▸ Exercise brief: When the string "Altın" occurs in a line of the listing below, return that line.

** Input material follows **

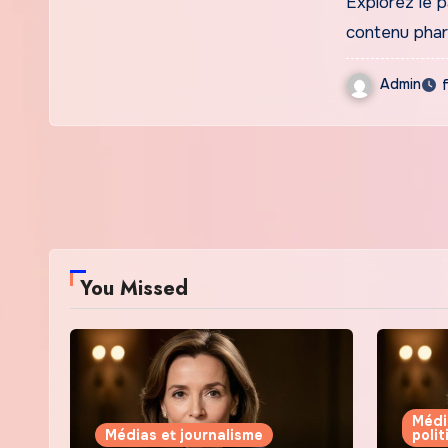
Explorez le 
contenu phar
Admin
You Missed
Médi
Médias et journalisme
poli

** End of Input material **
** Input material follows **

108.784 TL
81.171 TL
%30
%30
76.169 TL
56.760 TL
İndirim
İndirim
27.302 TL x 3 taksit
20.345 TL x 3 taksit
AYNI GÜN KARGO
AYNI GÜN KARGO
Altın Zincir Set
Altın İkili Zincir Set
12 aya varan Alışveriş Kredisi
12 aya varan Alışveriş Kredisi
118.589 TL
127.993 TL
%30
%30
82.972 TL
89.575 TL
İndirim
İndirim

** End of Input material **

▸ Output of the task:
Altın Zincir Set
Altın İkili Zincir Set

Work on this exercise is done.